____ Provided records

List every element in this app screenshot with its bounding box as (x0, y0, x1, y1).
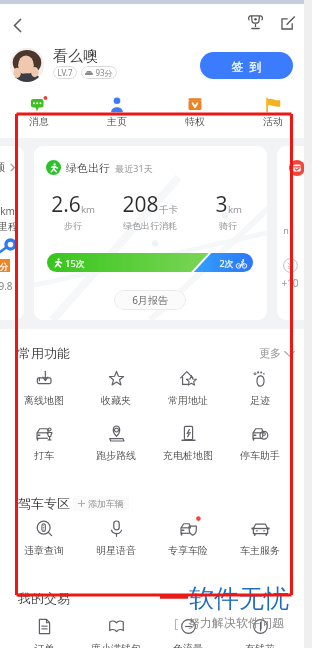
staticText: 跑步路线 (96, 449, 136, 462)
staticText: 93分 (95, 67, 113, 78)
staticText: 免流量 (173, 642, 203, 648)
staticText: 收藏夹 (101, 394, 131, 407)
button[interactable]: 专享车险 (154, 518, 222, 566)
button[interactable]: Edit profile (275, 10, 300, 35)
staticText: 最近31天 (115, 162, 153, 174)
button[interactable]: 违章查询 (10, 518, 78, 566)
staticText: 充电桩地图 (163, 449, 213, 462)
staticText: 驾车专区 (18, 495, 70, 511)
staticText: 看么噢 (53, 47, 98, 66)
staticText: 常用地址 (168, 394, 208, 407)
staticText: 15次 (65, 257, 85, 269)
button[interactable]: LV.7 (57, 66, 73, 79)
staticText: 有钱花 (245, 642, 275, 648)
staticText: LV.7 (57, 67, 73, 78)
button[interactable]: 特权 (167, 95, 223, 129)
button[interactable]: 车主服务 (226, 518, 294, 566)
button[interactable]: 绿色出行 (34, 146, 267, 320)
staticText: 9.8 (0, 279, 13, 293)
staticText: 添加车辆 (88, 498, 124, 509)
staticText: 8分 (0, 260, 9, 272)
button[interactable]: 停车助手 (226, 423, 294, 471)
staticText: 足迹 (250, 394, 270, 407)
staticText: 车主服务 (240, 544, 280, 557)
staticText: 绿色出行 (66, 161, 110, 175)
button[interactable]: 免流量 (154, 616, 222, 648)
staticText: 骑行 (219, 220, 237, 231)
staticText: 软件无忧 (189, 583, 289, 614)
staticText: 2.6 (51, 190, 81, 219)
staticText: km (0, 204, 15, 218)
staticText: 订单 (34, 642, 54, 648)
staticText: n (283, 224, 289, 236)
button[interactable]: Achievements (243, 10, 268, 35)
staticText: 常用功能 (18, 345, 70, 361)
button[interactable]: Back (3, 11, 31, 39)
button[interactable]: 更多 (259, 346, 295, 360)
button[interactable]: 足迹 (226, 368, 294, 416)
button[interactable]: 打车 (10, 423, 78, 471)
staticText: 我的交易 (18, 590, 70, 606)
button[interactable]: 明星语音 (82, 518, 150, 566)
staticText: 6月报告 (132, 293, 168, 307)
staticText: 里程 (0, 220, 18, 233)
staticText: 专享车险 (168, 544, 208, 557)
staticText: 度小满钱包 (91, 642, 141, 648)
button[interactable]: 顾 (0, 146, 24, 320)
staticText: +10 (281, 276, 299, 290)
staticText: 消息 (29, 115, 49, 128)
staticText: 绿色出行消耗 (123, 220, 177, 231)
staticText: 停车助手 (240, 449, 280, 462)
button[interactable]: 签 到 (200, 52, 293, 79)
button[interactable]: 有钱花 (226, 616, 294, 648)
button[interactable]: 度小满钱包 (82, 616, 150, 648)
staticText: 步行 (64, 220, 82, 231)
staticText: 打车 (34, 449, 54, 462)
button[interactable]: 常用地址 (154, 368, 222, 416)
staticText: 主页 (107, 115, 127, 128)
staticText: 违章查询 (24, 544, 64, 557)
staticText: 离线地图 (24, 394, 64, 407)
staticText: km (81, 203, 95, 216)
staticText: 特权 (185, 115, 205, 128)
button[interactable]: 主页 (89, 95, 145, 129)
button[interactable]: 活动 (245, 95, 301, 129)
button[interactable]: 离线地图 (10, 368, 78, 416)
button[interactable]: 订单 (10, 616, 78, 648)
staticText: 明星语音 (96, 544, 136, 557)
button[interactable]: 添加车辆 (78, 496, 124, 511)
button[interactable]: 消息 (11, 95, 67, 129)
staticText: 顾 (0, 160, 5, 174)
staticText: 2次 (219, 257, 234, 269)
button[interactable]: 收藏夹 (82, 368, 150, 416)
button[interactable]: Profile avatar (10, 48, 44, 82)
staticText: [ (174, 615, 178, 631)
button[interactable]: 充电桩地图 (154, 423, 222, 471)
staticText: 3 (215, 190, 228, 219)
staticText: km (228, 203, 242, 216)
staticText: 活动 (263, 115, 283, 128)
button[interactable]: 93分 (85, 66, 113, 79)
staticText: 努力解决软件问题 (188, 615, 284, 630)
button[interactable]: n (277, 146, 312, 320)
staticText: 千卡 (159, 204, 178, 216)
staticText: 签 到 (231, 58, 262, 74)
staticText: 208 (122, 190, 159, 219)
button[interactable]: 6月报告 (114, 290, 186, 310)
button[interactable]: 跑步路线 (82, 423, 150, 471)
staticText: 更多 (259, 346, 281, 360)
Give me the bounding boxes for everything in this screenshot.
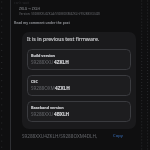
staticText: S9288OXM (31, 85, 55, 91)
staticText: can't wait (14, 0, 30, 5)
staticText: Baseband version (31, 105, 64, 110)
staticText: ZKLG → ZXLH (19, 6, 41, 11)
staticText: Version: S9288XXU4ZKLA/S9288OXM4ZKLH/S92… (19, 12, 101, 16)
staticText: Read my comment under the post (14, 20, 70, 24)
staticText: 4ZKLH (54, 59, 69, 65)
staticText: S9288XXU (31, 111, 54, 117)
staticText: CSC (31, 79, 38, 84)
button[interactable]: CSC (27, 75, 131, 96)
staticText: 4ZXLH (55, 85, 70, 91)
staticText: 4BXLH (54, 111, 70, 117)
button[interactable]: Build version (27, 49, 131, 70)
staticText: S9288XXU4ZKLH/S9288OXM4DLH, (22, 133, 98, 139)
staticText: S9288XXU (31, 59, 54, 65)
button[interactable]: Baseband version (27, 101, 131, 122)
staticText: Build version (31, 53, 55, 58)
staticText: It is in previous test firmware. (27, 35, 100, 42)
button[interactable]: Copy (113, 133, 123, 139)
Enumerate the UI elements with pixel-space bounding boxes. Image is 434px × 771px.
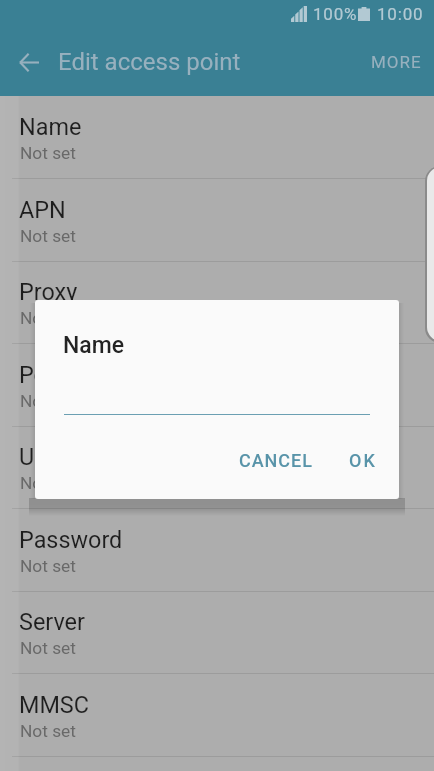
button[interactable]: OK — [339, 441, 388, 480]
staticText: Edit access point — [58, 48, 241, 76]
button[interactable]: Navigate up — [8, 41, 50, 83]
button[interactable]: Name — [0, 96, 434, 179]
button[interactable]: CANCEL — [229, 441, 323, 480]
staticText: Not set — [20, 638, 76, 658]
staticText: MORE — [371, 52, 422, 72]
button[interactable]: Server — [0, 591, 434, 674]
staticText: Not set — [20, 721, 76, 741]
button[interactable]: MMSC — [0, 674, 434, 757]
staticText: Name — [63, 332, 125, 359]
button[interactable]: Port — [0, 344, 434, 427]
button[interactable]: Proxy — [0, 261, 434, 344]
staticText: Not set — [20, 556, 76, 576]
staticText: Port — [19, 361, 64, 388]
staticText: MMSC — [19, 691, 89, 718]
button[interactable]: MMS proxy — [0, 756, 434, 771]
staticText: 10:00 — [377, 4, 424, 24]
staticText: Name — [19, 113, 82, 140]
staticText: Not set — [20, 226, 76, 246]
staticText: Not set — [20, 473, 76, 493]
staticText: Proxy — [19, 278, 78, 305]
staticText: Not set — [20, 308, 76, 328]
staticText: Not set — [20, 143, 76, 163]
button[interactable]: MORE — [360, 41, 434, 83]
button[interactable]: APN — [0, 179, 434, 262]
staticText: Password — [19, 526, 123, 553]
button[interactable]: Password — [0, 509, 434, 592]
staticText: 100% — [313, 4, 358, 24]
button[interactable]: Username — [0, 426, 434, 509]
staticText: APN — [19, 196, 66, 223]
staticText: CANCEL — [239, 450, 313, 471]
staticText: OK — [349, 450, 378, 471]
staticText: Username — [19, 443, 126, 470]
staticText: Not set — [20, 391, 76, 411]
staticText: Server — [19, 608, 85, 635]
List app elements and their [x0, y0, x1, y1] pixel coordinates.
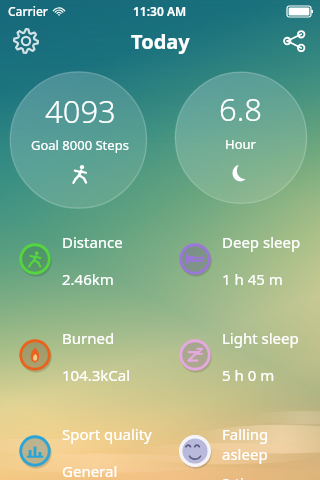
- button[interactable]: Burned: [18, 328, 160, 418]
- staticText: 11:30 AM: [133, 3, 187, 19]
- staticText: Light sleep: [222, 328, 299, 348]
- button[interactable]: Settings: [9, 24, 43, 58]
- staticText: 2.46km: [62, 269, 114, 289]
- staticText: 2 times: [222, 473, 274, 480]
- staticText: Hour: [225, 135, 256, 153]
- staticText: asleep: [222, 444, 268, 464]
- button[interactable]: Sport quality: [18, 424, 160, 480]
- staticText: 5 h 0 m: [222, 365, 275, 385]
- staticText: 104.3kCal: [62, 365, 131, 385]
- staticText: 4093: [45, 90, 116, 132]
- button[interactable]: Deep sleep: [178, 232, 320, 322]
- button[interactable]: Light sleep: [178, 328, 320, 418]
- button[interactable]: 4093: [0, 64, 160, 216]
- staticText: 6.8: [219, 88, 262, 130]
- staticText: Deep sleep: [222, 232, 301, 252]
- button[interactable]: Distance: [18, 232, 160, 322]
- staticText: Falling: [222, 424, 269, 444]
- button[interactable]: Falling: [178, 424, 320, 480]
- staticText: 1 h 45 m: [222, 269, 283, 289]
- staticText: Today: [131, 28, 190, 55]
- staticText: Burned: [62, 328, 115, 348]
- staticText: Sport quality: [62, 424, 152, 444]
- staticText: Goal 8000 Steps: [31, 136, 129, 154]
- staticText: Carrier: [8, 3, 48, 19]
- button[interactable]: 6.8: [160, 64, 320, 216]
- button[interactable]: Share: [277, 24, 311, 58]
- staticText: General: [62, 461, 118, 480]
- staticText: Distance: [62, 232, 123, 252]
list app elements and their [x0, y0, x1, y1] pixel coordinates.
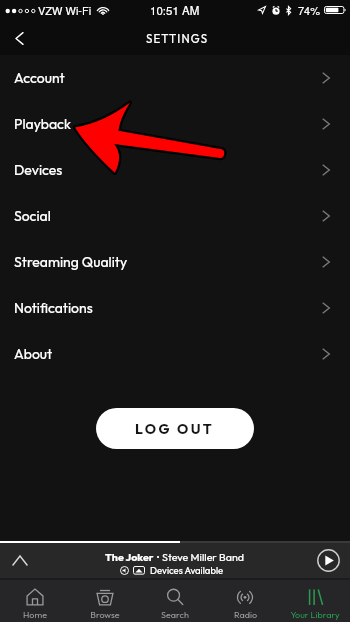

________

_Exercise description_
Check the listing above for lines containing the string "Light", and copy each one.

_Written response_
- staticText: Light sleep: [222, 328, 299, 348]
- button[interactable]: Light sleep: [178, 328, 320, 418]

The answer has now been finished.